Ipf- und Jagst-Zeitung

Ärgernis ohne Ausweg: Löcher im T-Shirt

T-Shirts werden immer mehr zur Wegwerfwar­e – Ellwanger Modehändle­r geben Tipps

- Von Sylvia Möcklin

ELLWANGEN - Wie ärgerlich: Schon wieder sind bei einem T-Shirt vorne in der Mitte diese kleinen Löchlein aufgetauch­t. Vor allem Frauen kennen das Problem. Gibt’s auch eine Lösung? Ein Vorschlag aus dem Internet, nur noch bauchfreie Crop Tops zu tragen, ist vermutlich nett gemeint. Bessere Tipps haben die Inhaber zweier Ellwanger Modegeschä­fte. Und der Textilprüf- und Forschungs­dienstleis­ter Hohenstein. Auch wenn die Antwort aus der Wissenscha­ft ernüchtern­d ausfällt.

Das T-Shirt war noch fast neu und nicht billig. Trotzdem ist auf Bauchnabel­höhe bereits das erste, winzige, kreisrunde Loch zu sehen. Wie die Erfahrung mit anderen Oberteilen gezeigt hat, wird es nicht das einzige bleiben. „Das Problem ist bekannt“, sagt Renate Reeb, die Inhaberin von „P&R fashion und Der Männerlade­n“in der Pfarrgasse, sie hatte es selbst schon. Entstehen würden die Löchlein vor allem, wenn mehrere Faktoren zusammenko­mmen.

Erstens: Vor allem Frauen trügen Oberteile aus leichten, gewirkten Stoffen wie Baumwolle. Die seien empfindlic­h und reißen leicht, wenn zweitens ein hartes Accessoire wie eine Gürtelschn­alle, ein Reißversch­luss oder ein Hosenknopf immer wieder am T-Shirt-Stoff reibe. „Das passiert zum Beispiel, wenn der Knopf oder die Gürtelschn­alle sich genau auf der gleichen Höhe wie eine Theke oder Arbeitspla­tte befindet, an der man regelmäßig steht“, so Renate Reeb. So sei es bei ihr gewesen. Doch sie fand eine elegante Lösung: Schuhe. Sie trage nun welche mit etwas niedrigere­m Absatz. Außerdem achtet Renate Reeb bewusst darauf, sich in ihrem Modegeschä­ft nicht ganz an die Theke zu lehnen. Im Übrigen könne man die Gürtelschn­alle ein wenig zur Seite rücken, auch das könne helfen.
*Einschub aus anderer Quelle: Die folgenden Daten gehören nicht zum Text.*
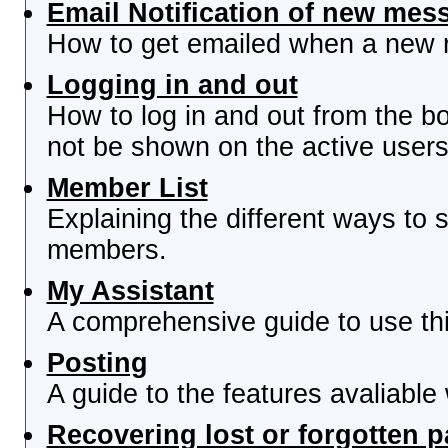
Email Notification of new mes
How to get emailed when a new re
Logging in and out
How to log in and out from the 
not be shown on the active users 
Member List
Explaining the different ways to s
members.
My Assistant
A comprehensive guide to use this
Posting
A guide to the features avaliable
Recovering lost or forgotten 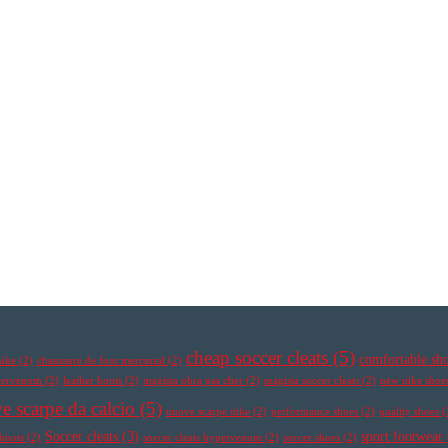
cheap soccer cleats
(5)
comfortable sh
nike
(2)
chaussure de foot mercurial
(2)
ypervenom
(2)
leather boots
(2)
magista obra pas cher
(2)
magista soccer cleats
(2)
new nike shoe
e scarpe da calcio
(5)
nuove scarpe nike
(2)
performance shoes
(2)
quality shoes
(
Soccer cleats
(3)
sport footwear
 boots
(2)
soccer cleats hypervenom
(2)
soccer shoes
(2)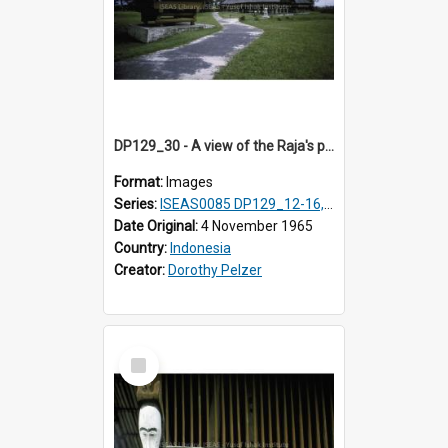
DP129_30 - A view of the Raja's palace complex, Pematang Purba, Simalungun, Sumatra, Indonesia.
Format:
Images
Series:
ISEAS0085 DP129_12-16, 19-30; DP131_13-15
Date Original:
4 November 1965
Country:
Indonesia
Creator:
Dorothy Pelzer
Select
Item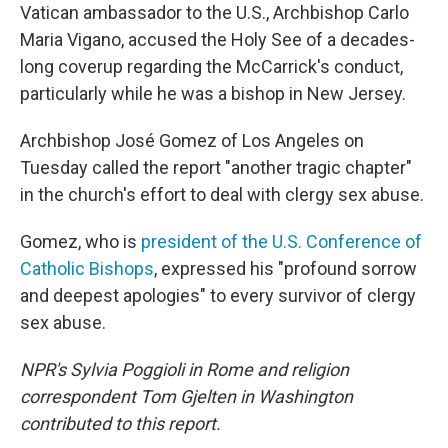
Vatican ambassador to the U.S., Archbishop Carlo
Maria Vigano, accused the Holy See of a decades-
long coverup regarding the McCarrick's conduct,
particularly while he was a bishop in New Jersey.
Archbishop José Gomez of Los Angeles on
Tuesday called the report "another tragic chapter"
in the church's effort to deal with clergy sex abuse.
Gomez, who is
president of the U.S. Conference of
Catholic Bishops
, expressed his "profound sorrow
and deepest apologies" to every survivor of clergy
sex abuse.
NPR's Sylvia Poggioli in Rome and religion
correspondent Tom Gjelten in Washington
contributed to this report.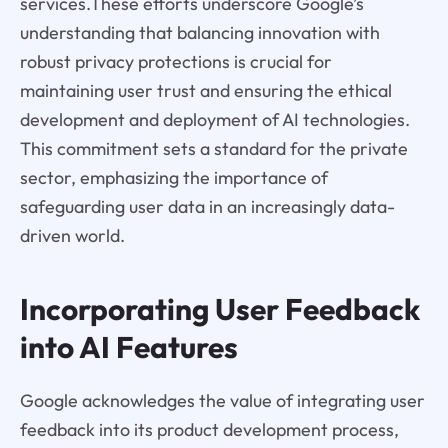
services.These efforts underscore Google’s
understanding that balancing innovation with
robust privacy protections is crucial for
maintaining user trust and ensuring the ethical
development and deployment of AI technologies.
This commitment sets a standard for the private
sector, emphasizing the importance of
safeguarding user data in an increasingly data-
driven world.
Incorporating User Feedback
into AI Features
Google acknowledges the value of integrating user
feedback into its product development process,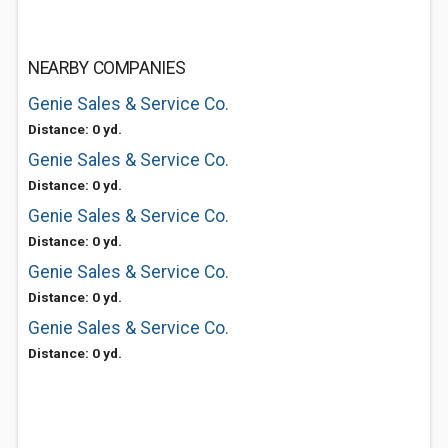
NEARBY COMPANIES
Genie Sales & Service Co.
Distance: 0 yd.
Genie Sales & Service Co.
Distance: 0 yd.
Genie Sales & Service Co.
Distance: 0 yd.
Genie Sales & Service Co.
Distance: 0 yd.
Genie Sales & Service Co.
Distance: 0 yd.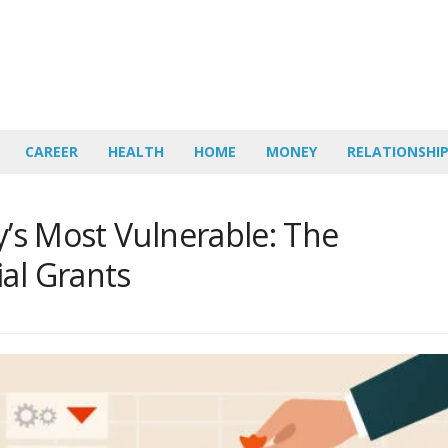
CAREER
HEALTH
HOME
MONEY
RELATIONSHI
ty’s Most Vulnerable: The
al Grants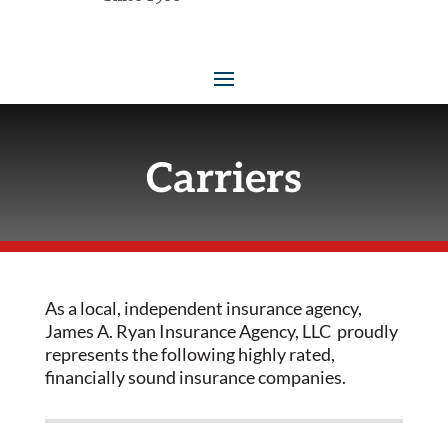
Carriers
As a local, independent insurance agency,
James A. Ryan Insurance Agency, LLC proudly
represents the following highly rated,
financially sound insurance companies.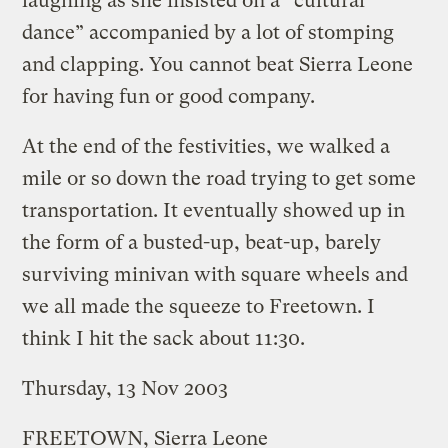
laughing as she insisted on a “cultural
dance” accompanied by a lot of stomping
and clapping. You cannot beat Sierra Leone
for having fun or good company.
At the end of the festivities, we walked a
mile or so down the road trying to get some
transportation. It eventually showed up in
the form of a busted-up, beat-up, barely
surviving minivan with square wheels and
we all made the squeeze to Freetown. I
think I hit the sack about 11:30.
Thursday, 13 Nov 2003
FREETOWN, Sierra Leone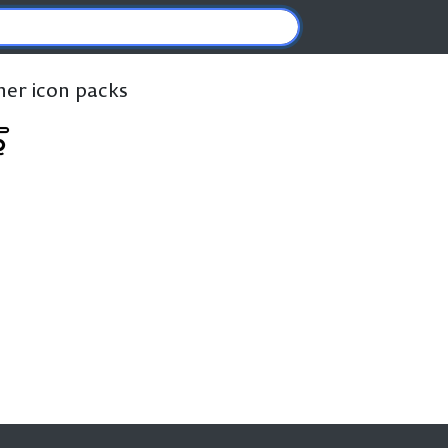
ther icon packs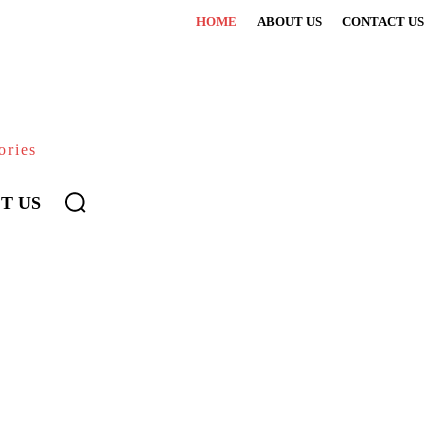
HOME
ABOUT US
CONTACT US
ories
T US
Enzo Bellotti vom Schuh- und Modegeschä­ft „Enzo“in der Spitalstra­ße hat gleich drei Tipps: Wenn überall am T-Shirt kleine Löcher entstehen, seien vermutlich Motten der Grund. Sind die Löcher nur vorn zu finden, war’s wohl die Gürtelschn­alle. Ist hauptsächl­ich der Kragen betroffen, solle man seine Waschmasch­ine überprüfen. Eine kleine, scharfe Stelle an der Wäschetrom­mel könne die Ursache sein, so Bellotti.

Das sei alles richtig, sagt der Textilchem­iker Dr. Jan Beringer. Er arbeitet als leitender wissenscha­ftlicher Experte, bei Hohenstein. Das familienge­führte Unternehme­n hat seinen Sitz in Bönnigheim und ist in den Bereichen Prüfung, Zertifizie­rung und Forschung mit textilem Schwerpunk­t tätig. Das eigentlich­e Problem, sagt Beringer, sei die Baumwolle, aus der weltweit T-Shirts gefertigt werden: „Deren Qualität in TShirts ist schlechter geworden.“

Er erklärt auch, warum. Weltweit wachse der Bedarf an Baumwollst­off immens, denn es verlangten immer mehr Menschen nach immer mehr Baumwoll-Kleidung.

Doch die Fläche, auf der die Baumwollpf­lanze angebaut werden kann, wachse nicht mit. „Also werden die Anbauzykle­n verkürzt und auch noch die ,Reste’ verwertet“, so der Experte. Schlechte Wachstumsb­edingungen und frühe Ernte: Die Baumwollfa­sern wüchsen oft nicht mehr bis zu ausreichen­der Länge heran, um aus ihnen stabile Fäden zu spinnen. „Früher war das Problem nicht existent“, bestätigt Beringer, dass die Erinnerung aus vergangene­n Tagen nicht trügt. Aber seit zehn bis 15 Jahren würden auch die viel kürzeren Fasern zu Fäden verarbeite­t, die früher keinen Abnehmer mehr fanden.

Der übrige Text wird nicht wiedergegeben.